Senator SMITH (Western AustraliaDeputy Government Whip in the Senate) (15:19): Can I also add my congratulations to Senator Farrell on his election to the position of Deputy Leader of the Opposition in the Senate. Indeed, Senator Farrell has a huge job ahead of him. It is worth reminding ourselves that at the most recent federal election the Australian Labor Party recorded its second-worst primary vote in its history. So by any measure, Senator Farrell and indeed the whole Senate Labor team here in the Australian Senate have a massive job ahead of them. Senator Gallagher has made a very, very important contribution, and senators might have missed it. She conceded Senator Paterson's point that there are more important issues to be talking about.

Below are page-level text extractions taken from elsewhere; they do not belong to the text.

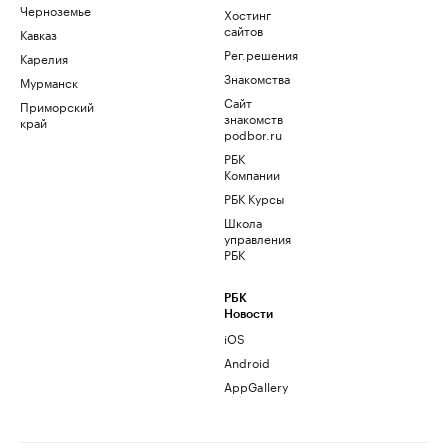
Черноземье
Хостинг
сайтов
Кавказ
Рег.решения
Карелия
Знакомства
Мурманск
Сайт
Приморский
знакомств
край
podbor.ru
РБК
Компании
РБК Курсы
Школа
управления
РБК
РБК
Новости
iOS
Android
AppGallery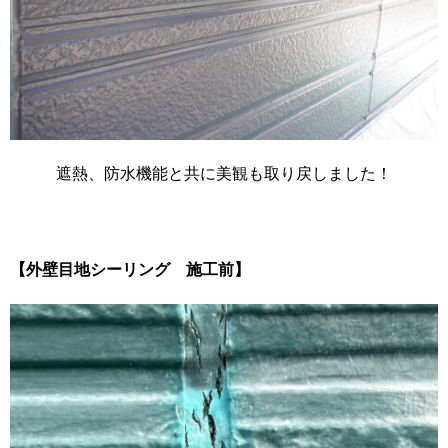
遮熱、防水機能と共に美観も取り戻しました！
【外壁目地シーリング 施工前】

Senator Gallagher: No, I did not.

Senator SMITH: Yes you did, Senator Gallagher. You conceded Senator Paterson's very, very good point that there are more important issues to be making and to be talking about in the Australian Senate today, this whole week and into the future. I just wish you had embellished that admission and nominated some of them. Interestingly, in the Australian Senate today we had Senator Lambie talking about a very important issue—that is, the affliction of ice on young people in our community. That is a question Labor could have asked the government today. Senator Hanson-Young talked about job losses and lost investment opportunities in South Australia, taking a very different position to the one I would have taken but nonetheless bringing to the Senate issues around job opportunities and lost investment in South Australia. Labor spent its precious time in the Australian Senate gilding the lily. I will just explain that point briefly before I bore the Senate with the dry details of why there is no case for Senator Brandis to answer.

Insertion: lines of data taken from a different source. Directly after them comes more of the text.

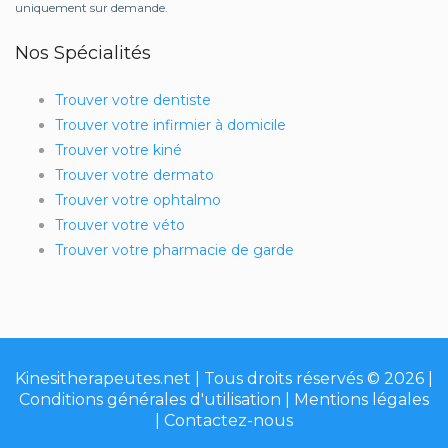
uniquement sur demande.
Nos Spécialités
Trouver votre dentiste
Trouver votre infirmier à domicile
Trouver votre kiné
Trouver votre dermato
Trouver votre ophtalmo
Trouver votre véto
Trouver votre pharmacie de garde
Kinesitherapeutes.net | Tous droits réservés © 2026 |
Conditions générales d'utilisation
|
Mentions légales
|
Contactez-nous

I say that Senator Gallagher is gilding the lily, because she is trying to suggest there was a six-month delay in correspondence in delivering on the meeting that was held on 30 November. In actual fact it is closer to four months. Indeed, in that four-month time period there was a delay of 14 weeks, because the Solicitor-General took 14 weeks to respond to the substance of the consultation he had with the Attorney-General.

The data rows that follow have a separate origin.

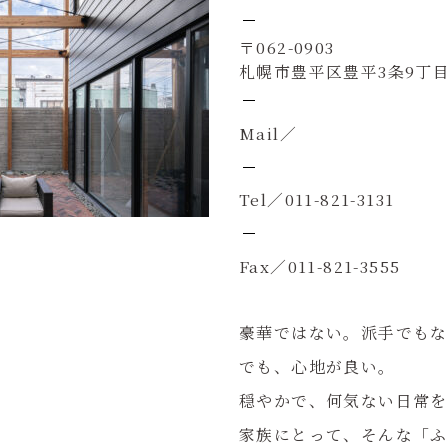
〒062-0903
札幌市豊平区豊平3条9丁目2
Mail／
Tel／011-821-3131
Fax／011-821-3555
豪華ではない。派手でもな
でも、心地が良い。
穏やかで、何気ない日常を
家族にとって、そんな「ふ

I do not need to remind those listening today and, indeed, my Senate colleagues that the temptation in politics to embellish the facts, to gild the lily, is tempting. But at a time in our country's history—and I just want to come to what I think are some of the more important issues at the moment—when there are very real challenges facing young people afflicted with drugs, people addressing issues of lost investment and job growth opportunities in their home states, the Australian Labor Party in the Senate wants to spend its time gilding the lily, prosecuting a case against the Attorney-General where there is no case to answer. There is no conspiracy in this: on the record exists already a 32-page document that Senator Brandis, as the Attorney-General, has made publicly available to the Senate legal and constitutional affairs committee, which will spend Friday here in the Senate examining that evidence. There are no surprises, there is no conspiracy; but what we witnessed today was Labor's decision to spend its valuable time arguing issues where, to be frank, there is no case to answer and, to be more frank, are not the issues that are concerning Australians and Australian families at this important time.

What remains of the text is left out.